■ What you have to do:
An exact reprint of every record below is required, with the pictures left out.

■ Task data:

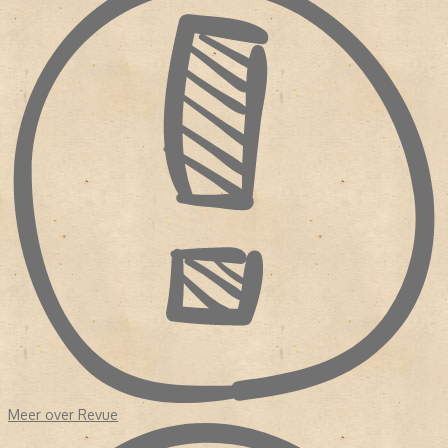
Meer over Revue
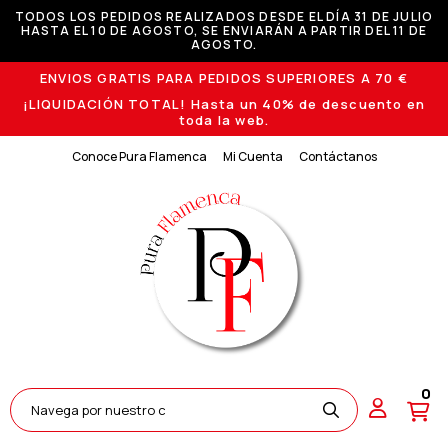
TODOS LOS PEDIDOS REALIZADOS DESDE EL DÍA 31 DE JULIO
HASTA EL 10 DE AGOSTO, SE ENVIARÁN A PARTIR DEL 11 DE
AGOSTO.
ENVIOS GRATIS PARA PEDIDOS SUPERIORES A 70 €
¡LIQUIDACIÓN TOTAL! Hasta un 40% de descuento en
toda la web.
Conoce Pura Flamenca
Mi Cuenta
Contáctanos
0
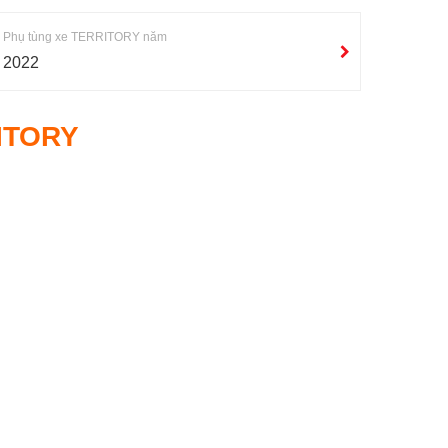
Phụ tùng xe TERRITORY năm
2022
ITORY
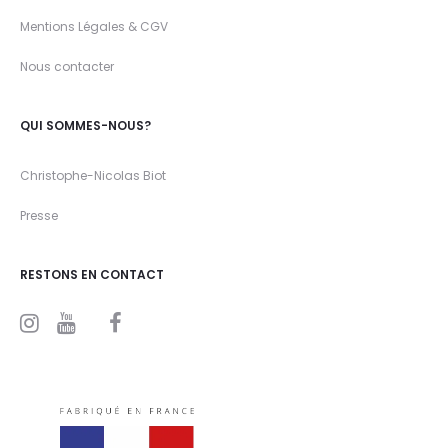
Mentions Légales & CGV
Nous contacter
QUI SOMMES-NOUS?
Christophe-Nicolas Biot
Presse
RESTONS EN CONTACT
I
Y
F
n
o
a
s
u
c
t
t
e
a
u
b
g
b
o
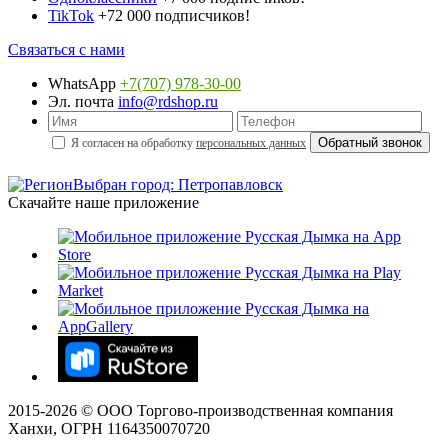
TikTok
+72 000 подписчиков!
Связаться с нами
WhatsApp
+7(707) 978-30-00
Эл. почта
info@rdshop.ru
Я согласен на обработку
персональных данных
Выбран город: Петропавловск
Скачайте наше приложение
2015-
2026
© ООО Торгово-производственная компания
Ханхи, ОГРН 1164350070720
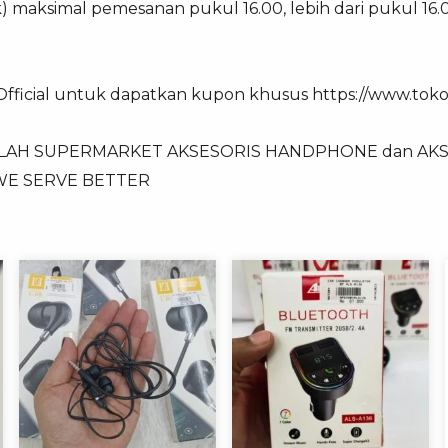
ek) maksimal pemesanan pukul 16.00, lebih dari pukul 16
 Official untuk dapatkan kupon khusus https://www.tokop
ALAH SUPERMARKET AKSESORIS HANDPHONE dan AKSE
 WE SERVE BETTER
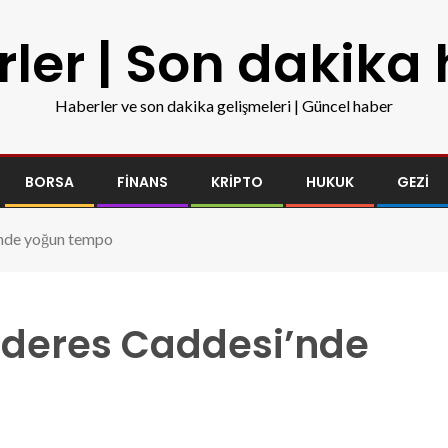
ler | Son dakika
Haberler ve son dakika gelişmeleri | Güncel haber
BORSA
FINANS
KRIPTO
HUKUK
GEZI
nde yoğun tempo
deres Caddesi’nde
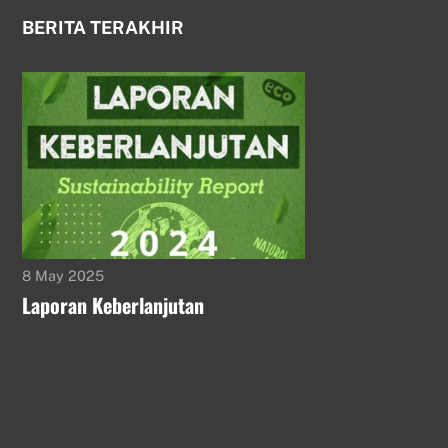
BERITA TERAKHIR
8 May 2025
Laporan Keberlanjutan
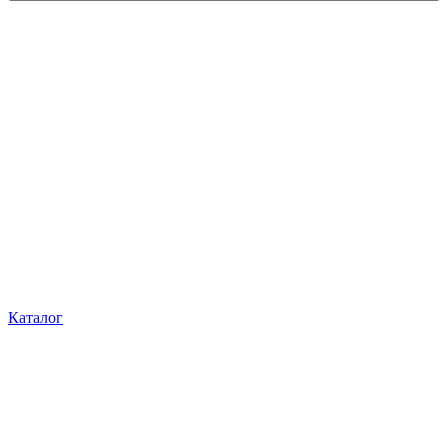
Каталог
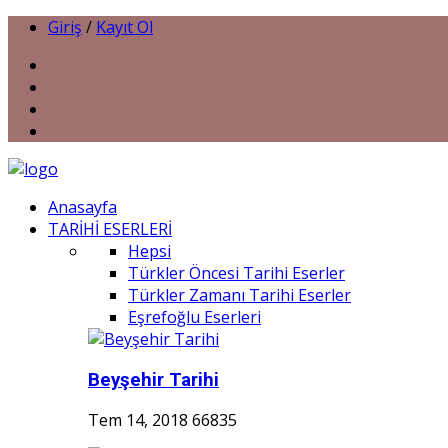
Giriş
/
Kayıt Ol
Anasayfa
TARİHİ ESERLERİ
Hepsi
Türkler Öncesi Tarihi Eserler
Türkler Zamanı Tarihi Eserler
Eşrefoğlu Eserleri
Beyşehir Tarihi
Tem 14, 2018
66835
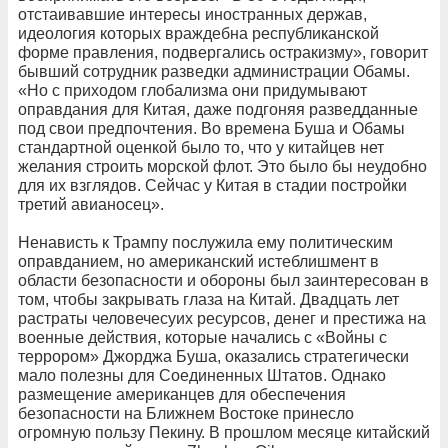
отстаивавшие интересы иностранных держав,
идеология которых враждебна республиканской
форме правления, подвергались остракизму», говорит
бывший сотрудник разведки администрации Обамы.
«Но с приходом глобализма они придумывают
оправдания для Китая, даже подгоняя разведданные
под свои предпочтения. Во времена Буша и Обамы
стандартной оценкой было то, что у китайцев нет
желания строить морской флот. Это было бы неудобно
для их взглядов. Сейчас у Китая в стадии постройки
третий авианосец».
Ненависть к Трампу послужила ему политическим
оправданием, но американский истеблишмент в
области безопасности и обороны был заинтересован в
том, чтобы закрывать глаза на Китай. Двадцать лет
растраты человечесуих ресурсов, денег и престижа на
военные действия, которые начались с «Войны с
террором» Джорджа Буша, оказались стратегически
мало полезны для Соединенных Штатов. Однако
размещение американцев для обеспечения
безопасности на Ближнем Востоке принесло
огромную пользу Пекину. В прошлом месяце китайский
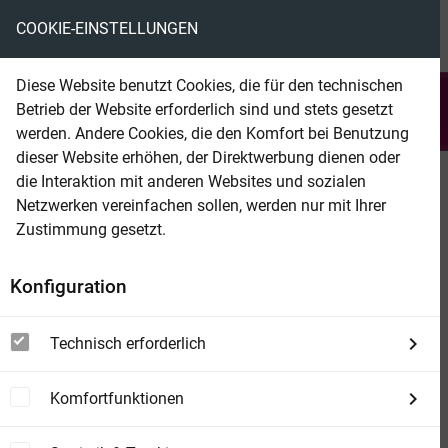
COOKIE-EINSTELLUNGEN
menu
local_library
favorite
shopping_cart
account_circle
Diese Website benutzt Cookies, die für den technischen
search
Betrieb der Website erforderlich sind und stets gesetzt
Suchen
werden. Andere Cookies, die den Komfort bei Benutzung
dieser Website erhöhen, der Direktwerbung dienen oder
die Interaktion mit anderen Websites und sozialen
Beam Shop
Bier, Wodka und eine Jungfrau
Netzwerken vereinfachen sollen, werden nur mit Ihrer
Zustimmung gesetzt.
Konfiguration
Technisch erforderlich
Komfortfunktionen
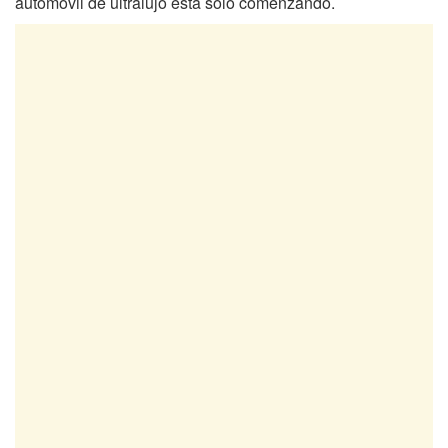
automóvil de ultralujo está solo comenzando.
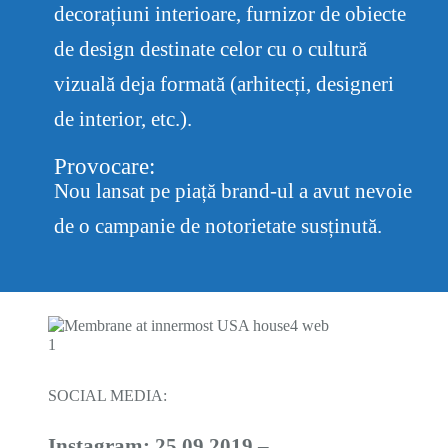
decorațiuni interioare, furnizor de obiecte
de design destinate celor cu o cultură
vizuală deja formată (arhitecți, designeri
de interior, etc.).
Provocare:
Nou lansat pe piață brand-ul a avut nevoie
de o campanie de notorietate susținută.
SOCIAL MEDIA:
Instagram: 25.09.2019 –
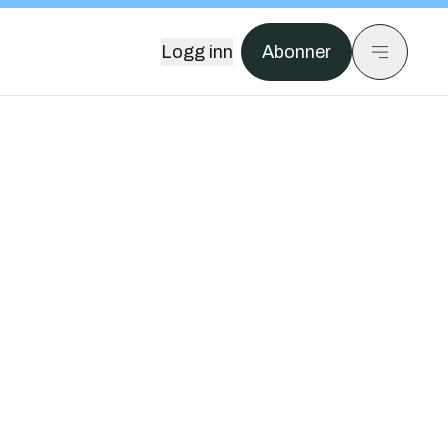
Logg inn
Abonner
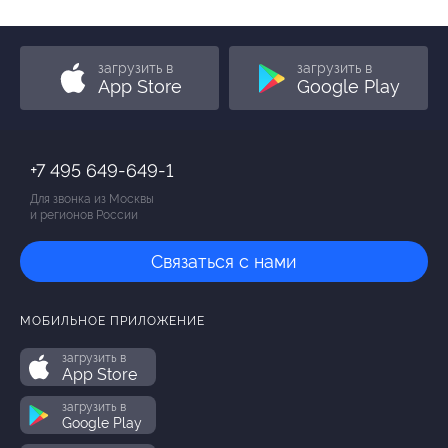
загрузить в
загрузить в
App Store
Google Play
+7 495 649-649-1
Для звонка из Москвы
и регионов России
Связаться с нами
МОБИЛЬНОЕ ПРИЛОЖЕНИЕ
загрузить в
App Store
загрузить в
Google Play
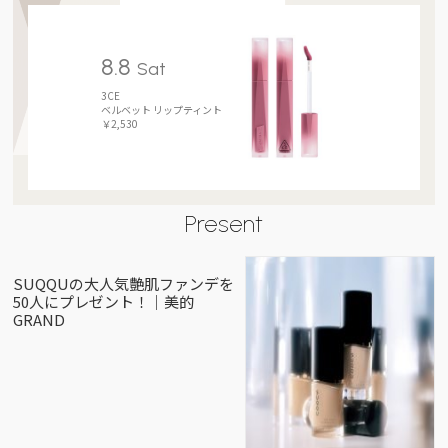
8.8
Sat
3CE
ベルベット リップティント
￥2,530
Present
SUQQUの大人気艶肌ファンデを
50人にプレゼント！｜美的
GRAND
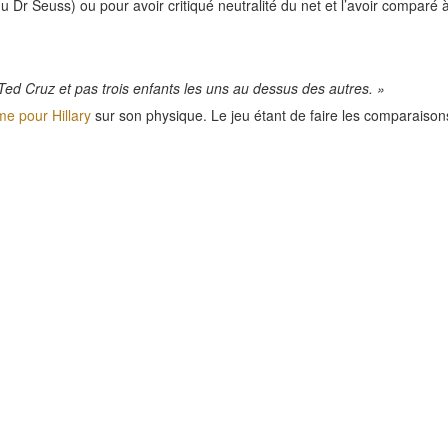
e du Dr Seuss) ou pour avoir critiqué neutralité du net et l’avoir comparé 
n Ted Cruz et pas trois enfants les uns au dessus des autres. »
e pour Hillary
sur son physique. Le jeu étant de faire les comparaison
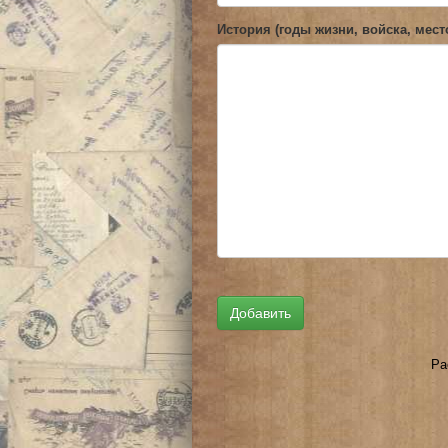
История (годы жизни, войска, мест
Ра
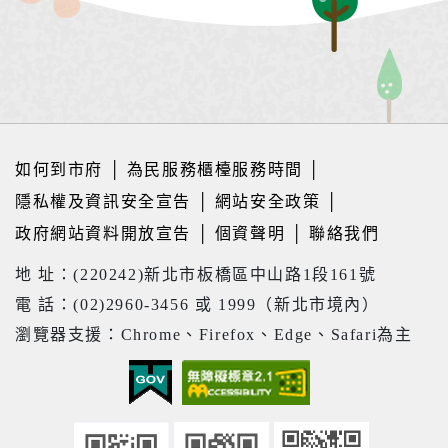
如何到市府
│
為民服務櫃檯服務時間
│
隱私權及資訊安全宣告
│
網站安全政策
│
政府網站資料開放宣告
│
個資聲明
│
聯絡我們
地 址：(220242)新北市板橋區中山路1段161號
電 話：(02)2960-3456 或 1999（新北市境內）
瀏覽器支援：Chrome、Firefox、Edge、Safari為主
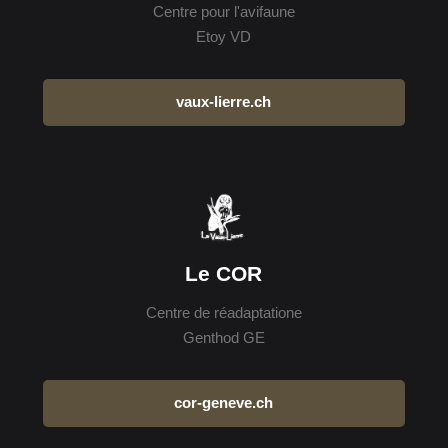
Centre pour l'avifaune
Etoy VD
vaux-lierre.ch
Le COR
Centre de réadaptatione
Genthod GE
cor-geneve.ch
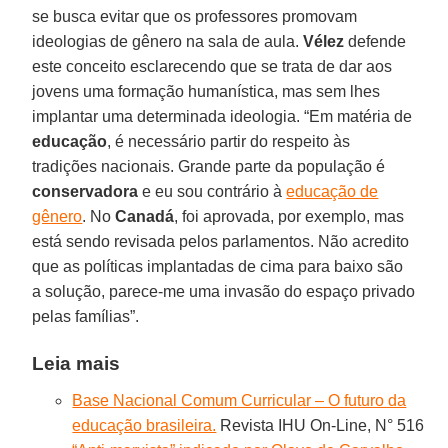
se busca evitar que os professores promovam
ideologias de gênero na sala de aula.
Vélez
defende
este conceito esclarecendo que se trata de dar aos
jovens uma formação humanística, mas sem lhes
implantar uma determinada ideologia. “Em matéria de
educação
, é necessário partir do respeito às
tradições nacionais. Grande parte da população é
conservadora
e eu sou contrário à
educação de
gênero
. No
Canadá
, foi aprovada, por exemplo, mas
está sendo revisada pelos parlamentos. Não acredito
que as políticas implantadas de cima para baixo são
a solução, parece-me uma invasão do espaço privado
pelas famílias”.
Leia mais
Base Nacional Comum Curricular – O futuro da
educação brasileira.
Revista IHU On-Line, N° 516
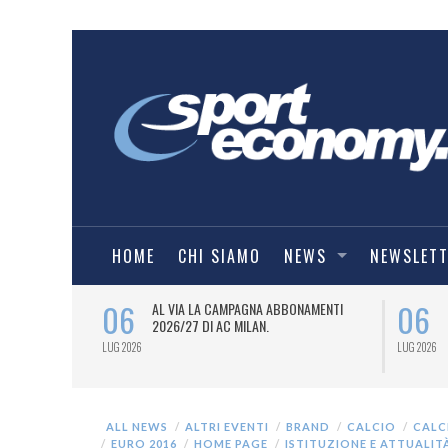
HOME
CHI SIAMO
NEWS
NEWSLET
06
06
SPORT
AL VIA LA CAMPAGNA ABBONAMENTI
6/27) DEL
2026/27 DI AC MILAN.
LUG 2026
LUG 2026
ALL NEWS
ALTRI EVENTI
BRAND
CALCIO
CALC
EURO 2016
HOME PAGE
ISTITUZIONE E ATTUALIT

■ Response:
Meer over Revue
TODOS LOS PEDIDOS REALIZADOS DESDE EL DÍA 31 DE JULIO
HASTA EL 10 DE AGOSTO, SE ENVIARÁN A PARTIR DEL 11 DE
AGOSTO.
ENVIOS GRATIS PARA PEDIDOS SUPERIORES A 70 €
¡LIQUIDACIÓN TOTAL! Hasta un 40% de descuento en
toda la web.
Conoce Pura Flamenca
Mi Cuenta
Contáctanos
0
Phụ tùng xe TERRITORY năm
2022
ITORY
Mentions Légales & CGV
Nous contacter
QUI SOMMES-NOUS?
Christophe-Nicolas Biot
Presse
RESTONS EN CONTACT
I
Y
F
n
o
a
s
u
c
t
t
e
a
u
b
g
b
o
TikTok
+72 000 подписчиков!
Связаться с нами
WhatsApp
+7(707) 978-30-00
Эл. почта
info@rdshop.ru
Я согласен на обработку
персональных данных
Выбран город: Петропавловск
Скачайте наше приложение
2015-
2026
© ООО Торгово-производственная компания
Ханхи, ОГРН 1164350070720
ek) maksimal pemesanan pukul 16.00, lebih dari pukul 16
 Official untuk dapatkan kupon khusus https://www.tokop
ALAH SUPERMARKET AKSESORIS HANDPHONE dan AKSE
 WE SERVE BETTER
ler | Son dakika
Haberler ve son dakika gelişmeleri | Güncel haber
BORSA
FINANS
KRIPTO
HUKUK
GEZI
nde yoğun tempo
deres Caddesi’nde
BERITA TERAKHIR
8 May 2025
Laporan Keberlanjutan
Каталог
Giriş
/
Kayıt Ol
Anasayfa
TARİHİ ESERLERİ
Hepsi
Türkler Öncesi Tarihi Eserler
Türkler Zamanı Tarihi Eserler
Eşrefoğlu Eserleri
Beyşehir Tarihi
Tem 14, 2018
66835
отстаивавшие интересы иностранных держав,
идеология которых враждебна республиканской
форме правления, подвергались остракизму», говорит
бывший сотрудник разведки администрации Обамы.
«Но с приходом глобализма они придумывают
оправдания для Китая, даже подгоняя разведданные
под свои предпочтения. Во времена Буша и Обамы
стандартной оценкой было то, что у китайцев нет
желания строить морской флот. Это было бы неудобно
для их взглядов. Сейчас у Китая в стадии постройки
третий авианосец».
Ненависть к Трампу послужила ему политическим
оправданием, но американский истеблишмент в
области безопасности и обороны был заинтересован в
том, чтобы закрывать глаза на Китай. Двадцать лет
растраты человечесуих ресурсов, денег и престижа на
военные действия, которые начались с «Войны с
террором» Джорджа Буша, оказались стратегически
мало полезны для Соединенных Штатов. Однако
размещение американцев для обеспечения
безопасности на Ближнем Востоке принесло
огромную пользу Пекину. В прошлом месяце китайский
COOKIE-EINSTELLUNGEN
menu
local_library
favorite
shopping_cart
account_circle
Diese Website benutzt Cookies, die für den technischen
search
Betrieb der Website erforderlich sind und stets gesetzt
Suchen
werden. Andere Cookies, die den Komfort bei Benutzung
dieser Website erhöhen, der Direktwerbung dienen oder
die Interaktion mit anderen Websites und sozialen
Beam Shop
Bier, Wodka und eine Jungfrau
Netzwerken vereinfachen sollen, werden nur mit Ihrer
Zustimmung gesetzt.
Konfiguration
Technisch erforderlich
Komfortfunktionen
automóvil de ultralujo está solo comenzando.
decorațiuni interioare, furnizor de obiecte
de design destinate celor cu o cultură
vizuală deja formată (arhitecți, designeri
de interior, etc.).
Provocare:
Nou lansat pe piață brand-ul a avut nevoie
de o campanie de notorietate susținută.
SOCIAL MEDIA:
Instagram: 25.09.2019 –
Logg inn
Abonner
загрузить в
загрузить в
App Store
Google Play
+7 495 649-649-1
Для звонка из Москвы
и регионов России
Связаться с нами
МОБИЛЬНОЕ ПРИЛОЖЕНИЕ
загрузить в
App Store
загрузить в
Google Play
8.8
Sat
3CE
ベルベット リップティント
￥2,530
Present
SUQQUの大人気艶肌ファンデを
50人にプレゼント！｜美的
GRAND
e du Dr Seuss) ou pour avoir critiqué neutralité du net et l’avoir comparé 
n Ted Cruz et pas trois enfants les uns au dessus des autres. »
e pour Hillary
sur son physique. Le jeu étant de faire les comparaison
История (годы жизни, войска, мест
Ра
如何到市府
│
為民服務櫃檯服務時間
│
隱私權及資訊安全宣告
│
網站安全政策
│
政府網站資料開放宣告
│
個資聲明
│
聯絡我們
地 址：(220242)新北市板橋區中山路1段161號
電 話：(02)2960-3456 或 1999（新北市境內）
瀏覽器支援：Chrome、Firefox、Edge、Safari為主
Centre pour l'avifaune
Etoy VD
vaux-lierre.ch
Le COR
Centre de réadaptatione
Genthod GE
cor-geneve.ch
se busca evitar que os professores promovam
ideologias de gênero na sala de aula.
Vélez
defende
este conceito esclarecendo que se trata de dar aos
jovens uma formação humanística, mas sem lhes
implantar uma determinada ideologia. “Em matéria de
educação
, é necessário partir do respeito às
tradições nacionais. Grande parte da população é
conservadora
e eu sou contrário à
educação de
gênero
. No
Canadá
, foi aprovada, por exemplo, mas
está sendo revisada pelos parlamentos. Não acredito
que as políticas implantadas de cima para baixo são
a solução, parece-me uma invasão do espaço privado
pelas famílias”.
Leia mais
Base Nacional Comum Curricular – O futuro da
educação brasileira.
Revista IHU On-Line, N° 516
HOME
CHI SIAMO
NEWS
NEWSLET
06
06
SPORT
AL VIA LA CAMPAGNA ABBONAMENTI
6/27) DEL
2026/27 DI AC MILAN.
LUG 2026
LUG 2026
ALL NEWS
ALTRI EVENTI
BRAND
CALCIO
CALC
EURO 2016
HOME PAGE
ISTITUZIONE E ATTUALIT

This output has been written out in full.